MARKINGS ON A LONG JOURNEY WRITINGS OF JOHN J. TIMMERMAN; Rodney J . Mulder and John H. Timmerman, Editors; Baker Book House, Grand Rapids, Michigan: 300 pages, $9.95. Reviewed by John Vander Ploeg.
Timmerman’s excellence in style, his magnanimous spirit that shines through, his knowledgeable comments in the field of literature, and his healthy Christian piety and commitment—all this and more make the reading for the first time or the rereading of his writings, now compiled in this anthology, a truly delightful experience.
Dr. Timmerman, adopted son of CRC minister, Rev. John Timmerman, and his wife, after a long career in teaching, retired as Professor of English at Calvin College in 1975. During his thirty–year tenure at Calvin he was distinguished by a Fulbright Senior Lectureship in American Literature at the Free University in Amsterdam during the school year 1963–1964. He received his Ph. D. degree from Northwestern University in 1948. By way of an introductory tribute to Timmerman’s teaching, Calvin’s English professor, Dr. Richard R. Tiemersma states:
“But what is most to be regretted is that present and future students of Calvin College will not have the privilege of pursuing their education under the guidance and direction of a man who for thirty years exemplified the best that the teaching profession has to offer. For, as one of his former students wrote in 1975, Tim ‘made a difference.’”

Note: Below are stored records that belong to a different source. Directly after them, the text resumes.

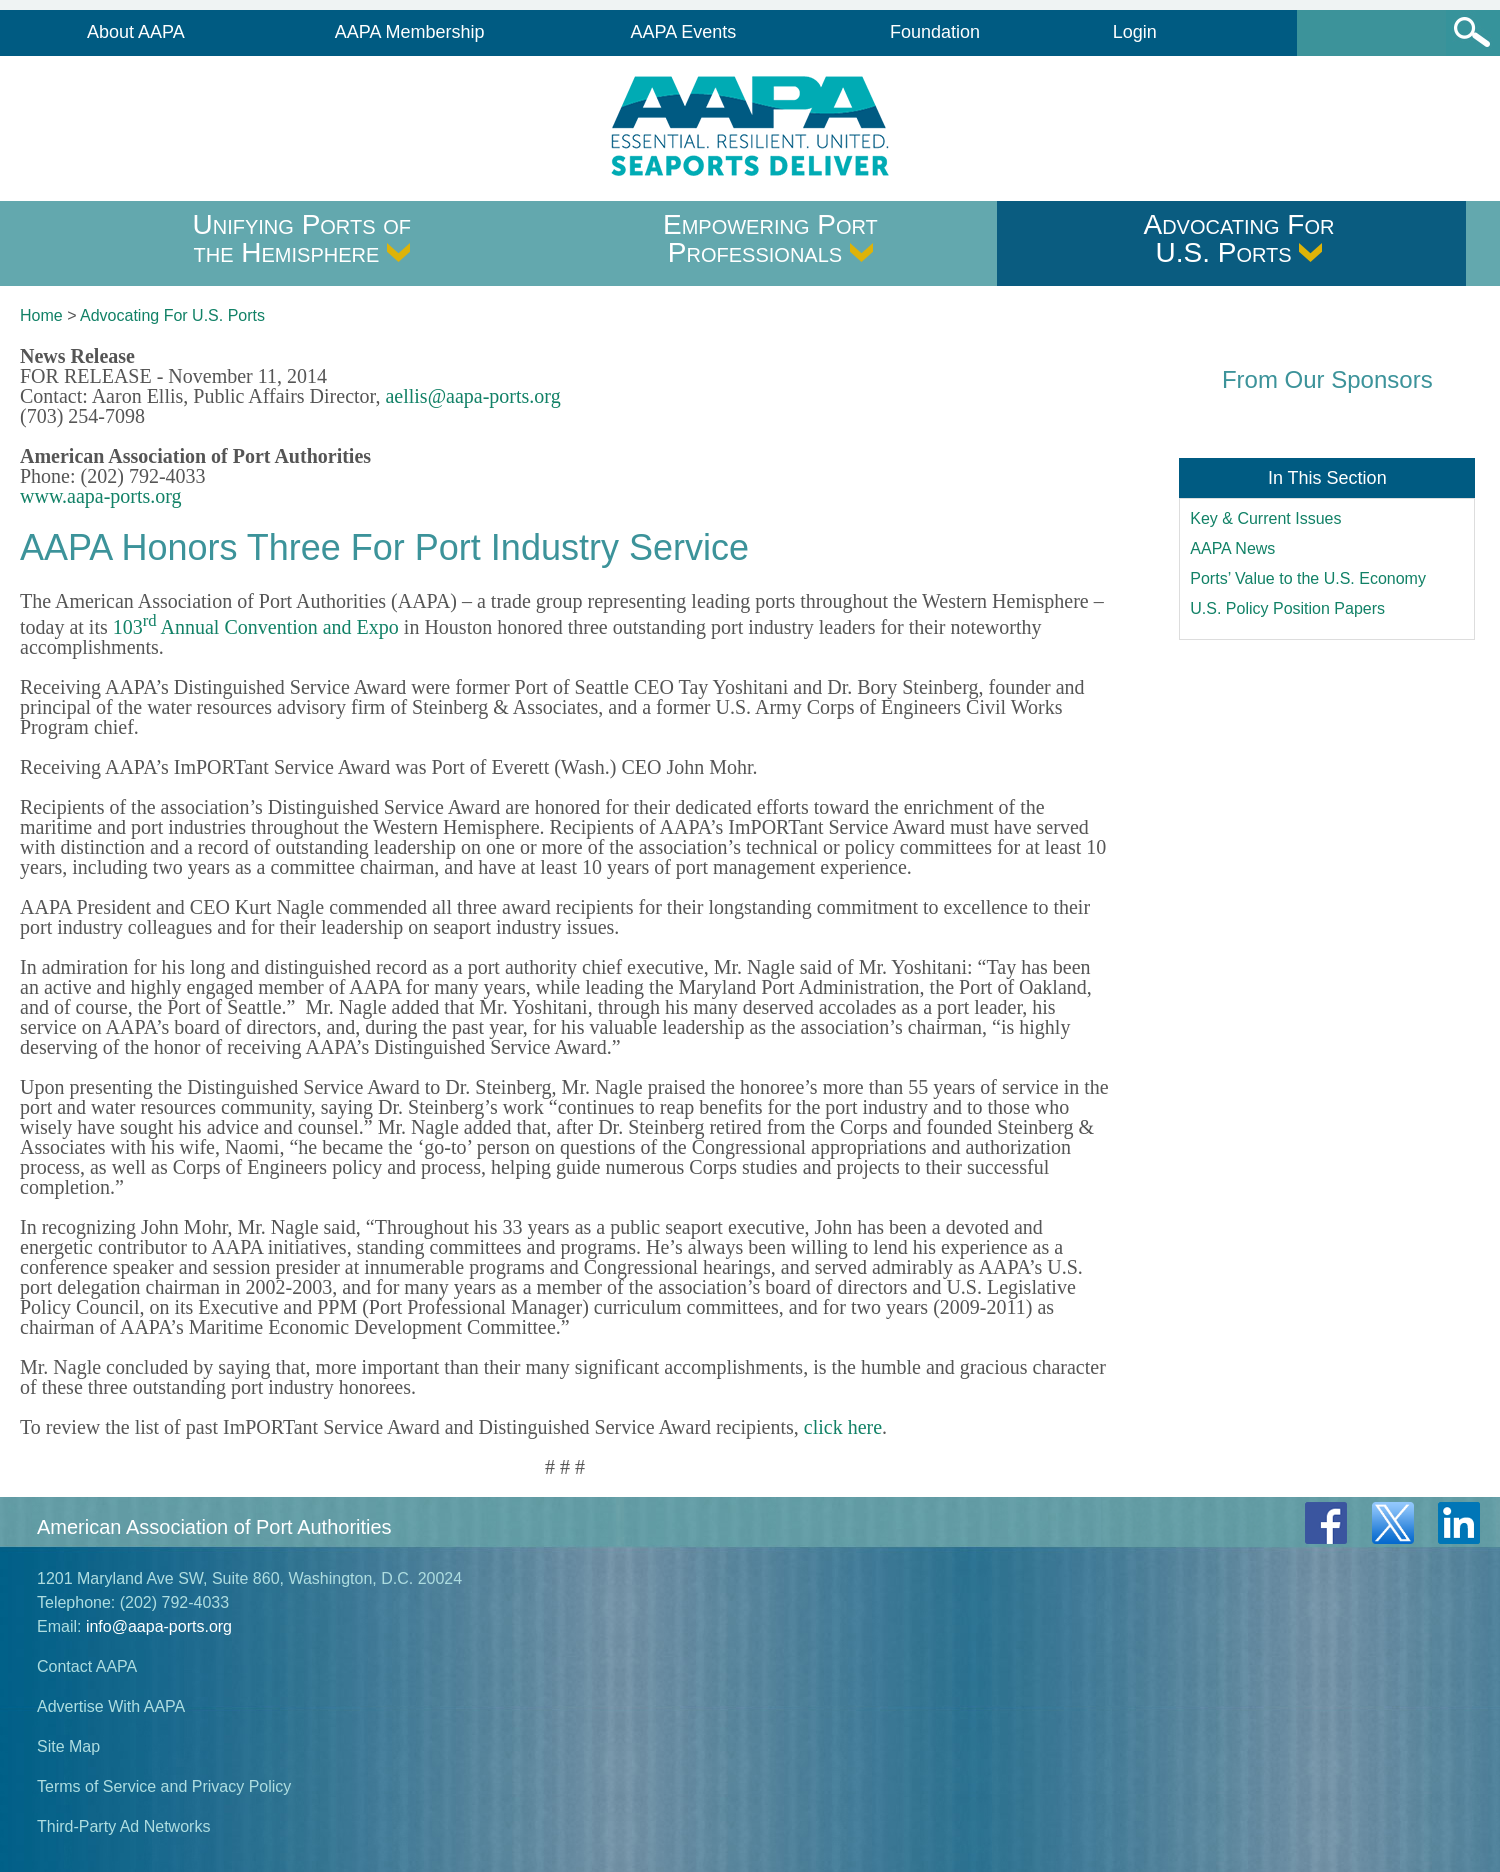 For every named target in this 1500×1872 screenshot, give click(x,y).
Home (41, 315)
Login (1135, 32)
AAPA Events (684, 32)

We are indebted to John H. Timmerman and Rodney J . Mulder, son and son–in–law of Dr. Timmerman, for collecting and organizing the selections for this anthology. The topics for the articles cover a wide range: from big–league baseball to Sunday observance, from jogging to paying one’s income tax, from sermons to such Calvin College alumni authors as Peter De Vries and Fred Manfred, and from witty comments that bring forth a chuckle to serious observations that sound a warning.
Outstanding in adding the spice of human interest are two articles about Alice and her household –a household legitimate and also illegitimate, black, shiftless, and happy–go-lucky –portraying graphi· cally and amusingly the problems such neighbors impose upon a caring family like the Timmermans who did not stop at going the second mile to help them. Another contribution of unusual interest is the informative article on the rise and fall of Grundy College.
The reader cannot fail to be impressed by Timmerman’s wide knowledge in the field of literature as well as to learn from it. His wholesome piety and also his disgust with much that appears in print is clear from a double-barrelled statement in his article on “The Man Behind the Pen”:
“One gets tired of being pushed around by formalist critics and their disciples. One gets bone-tired of having to admire works whose morality is utterly shoddy, whose religious orientation is impious, and whose reading of life is radically distorted. Why should one be forced to say such corrosive journeys into the repellent are great works of art because they are technically impressive? Art seems to me to become great finally in terms of spiritual and religious perspectives” (p. 275).
Markings on a Long Journey is one of those rare books which the reader enjoys throughout and is then sorry to have end.